**Records to process**
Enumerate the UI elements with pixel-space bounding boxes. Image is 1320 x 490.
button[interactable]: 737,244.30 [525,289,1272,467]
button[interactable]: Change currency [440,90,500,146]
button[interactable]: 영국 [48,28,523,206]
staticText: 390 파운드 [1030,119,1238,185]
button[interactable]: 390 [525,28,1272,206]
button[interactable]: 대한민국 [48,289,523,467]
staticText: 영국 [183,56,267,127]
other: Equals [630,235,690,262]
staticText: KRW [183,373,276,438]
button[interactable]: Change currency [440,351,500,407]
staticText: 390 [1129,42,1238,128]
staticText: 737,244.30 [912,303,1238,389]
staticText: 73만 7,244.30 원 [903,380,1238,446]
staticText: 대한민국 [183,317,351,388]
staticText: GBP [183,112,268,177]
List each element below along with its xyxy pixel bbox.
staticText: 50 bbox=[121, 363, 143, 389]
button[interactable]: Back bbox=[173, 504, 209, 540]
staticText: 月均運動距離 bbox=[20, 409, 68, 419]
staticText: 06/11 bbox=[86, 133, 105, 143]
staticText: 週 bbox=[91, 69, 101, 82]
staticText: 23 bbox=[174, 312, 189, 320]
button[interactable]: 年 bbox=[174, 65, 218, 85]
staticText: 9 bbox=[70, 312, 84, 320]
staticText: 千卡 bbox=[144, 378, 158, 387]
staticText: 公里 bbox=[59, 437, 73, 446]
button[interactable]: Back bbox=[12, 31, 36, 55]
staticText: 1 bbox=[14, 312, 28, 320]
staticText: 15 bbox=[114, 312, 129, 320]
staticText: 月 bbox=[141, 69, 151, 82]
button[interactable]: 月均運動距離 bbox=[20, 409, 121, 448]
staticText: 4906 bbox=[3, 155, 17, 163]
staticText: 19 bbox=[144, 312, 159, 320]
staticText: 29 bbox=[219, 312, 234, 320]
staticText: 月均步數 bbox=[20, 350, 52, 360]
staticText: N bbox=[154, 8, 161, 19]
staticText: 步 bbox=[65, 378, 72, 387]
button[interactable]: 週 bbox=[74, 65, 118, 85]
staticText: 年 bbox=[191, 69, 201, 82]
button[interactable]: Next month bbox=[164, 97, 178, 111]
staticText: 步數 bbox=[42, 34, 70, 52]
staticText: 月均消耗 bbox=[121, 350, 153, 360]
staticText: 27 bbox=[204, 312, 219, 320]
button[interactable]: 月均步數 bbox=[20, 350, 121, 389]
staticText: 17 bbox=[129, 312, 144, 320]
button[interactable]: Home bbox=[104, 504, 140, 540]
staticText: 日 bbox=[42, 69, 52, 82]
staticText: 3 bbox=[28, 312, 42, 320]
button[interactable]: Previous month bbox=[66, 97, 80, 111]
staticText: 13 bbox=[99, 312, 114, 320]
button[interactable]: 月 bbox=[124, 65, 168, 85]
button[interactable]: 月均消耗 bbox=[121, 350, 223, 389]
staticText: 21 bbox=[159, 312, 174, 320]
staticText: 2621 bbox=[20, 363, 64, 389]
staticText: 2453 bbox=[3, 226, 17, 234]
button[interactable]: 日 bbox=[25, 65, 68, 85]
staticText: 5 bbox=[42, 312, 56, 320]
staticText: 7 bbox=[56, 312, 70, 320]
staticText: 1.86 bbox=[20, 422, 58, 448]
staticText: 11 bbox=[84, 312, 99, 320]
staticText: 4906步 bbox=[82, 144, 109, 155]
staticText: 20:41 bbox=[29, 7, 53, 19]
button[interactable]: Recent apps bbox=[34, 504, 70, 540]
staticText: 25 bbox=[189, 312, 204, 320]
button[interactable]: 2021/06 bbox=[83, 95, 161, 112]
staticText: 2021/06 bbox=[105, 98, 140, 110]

**Work to be completed**
Retype exactly the lines from the one containing "List each element" through the end of the data. Add nothing.

**Answer for the task**
List each element below along with its xyxy pixel bbox.
staticText: 50 bbox=[121, 363, 143, 389]
button[interactable]: Back bbox=[173, 504, 209, 540]
staticText: 月均運動距離 bbox=[20, 409, 68, 419]
staticText: 06/11 bbox=[86, 133, 105, 143]
staticText: 週 bbox=[91, 69, 101, 82]
staticText: 23 bbox=[174, 312, 189, 320]
button[interactable]: 年 bbox=[174, 65, 218, 85]
staticText: 9 bbox=[70, 312, 84, 320]
staticText: 千卡 bbox=[144, 378, 158, 387]
staticText: 公里 bbox=[59, 437, 73, 446]
button[interactable]: Back bbox=[12, 31, 36, 55]
staticText: 1 bbox=[14, 312, 28, 320]
staticText: 15 bbox=[114, 312, 129, 320]
staticText: 月 bbox=[141, 69, 151, 82]
button[interactable]: 月均運動距離 bbox=[20, 409, 121, 448]
staticText: 4906 bbox=[3, 155, 17, 163]
staticText: 19 bbox=[144, 312, 159, 320]
staticText: 29 bbox=[219, 312, 234, 320]
staticText: 月均步數 bbox=[20, 350, 52, 360]
staticText: N bbox=[154, 8, 161, 19]
staticText: 步 bbox=[65, 378, 72, 387]
button[interactable]: 週 bbox=[74, 65, 118, 85]
staticText: 年 bbox=[191, 69, 201, 82]
button[interactable]: Next month bbox=[164, 97, 178, 111]
staticText: 步數 bbox=[42, 34, 70, 52]
staticText: 月均消耗 bbox=[121, 350, 153, 360]
staticText: 27 bbox=[204, 312, 219, 320]
button[interactable]: 月均步數 bbox=[20, 350, 121, 389]
staticText: 17 bbox=[129, 312, 144, 320]
button[interactable]: Home bbox=[104, 504, 140, 540]
staticText: 日 bbox=[42, 69, 52, 82]
staticText: 3 bbox=[28, 312, 42, 320]
button[interactable]: Previous month bbox=[66, 97, 80, 111]
staticText: 13 bbox=[99, 312, 114, 320]
button[interactable]: 月 bbox=[124, 65, 168, 85]
button[interactable]: 月均消耗 bbox=[121, 350, 223, 389]
staticText: 21 bbox=[159, 312, 174, 320]
staticText: 2621 bbox=[20, 363, 64, 389]
staticText: 2453 bbox=[3, 226, 17, 234]
button[interactable]: 日 bbox=[25, 65, 68, 85]
staticText: 5 bbox=[42, 312, 56, 320]
staticText: 7 bbox=[56, 312, 70, 320]
staticText: 1.86 bbox=[20, 422, 58, 448]
staticText: 11 bbox=[84, 312, 99, 320]
staticText: 4906步 bbox=[82, 144, 109, 155]
staticText: 20:41 bbox=[29, 7, 53, 19]
button[interactable]: Recent apps bbox=[34, 504, 70, 540]
staticText: 25 bbox=[189, 312, 204, 320]
button[interactable]: 2021/06 bbox=[83, 95, 161, 112]
staticText: 2021/06 bbox=[105, 98, 140, 110]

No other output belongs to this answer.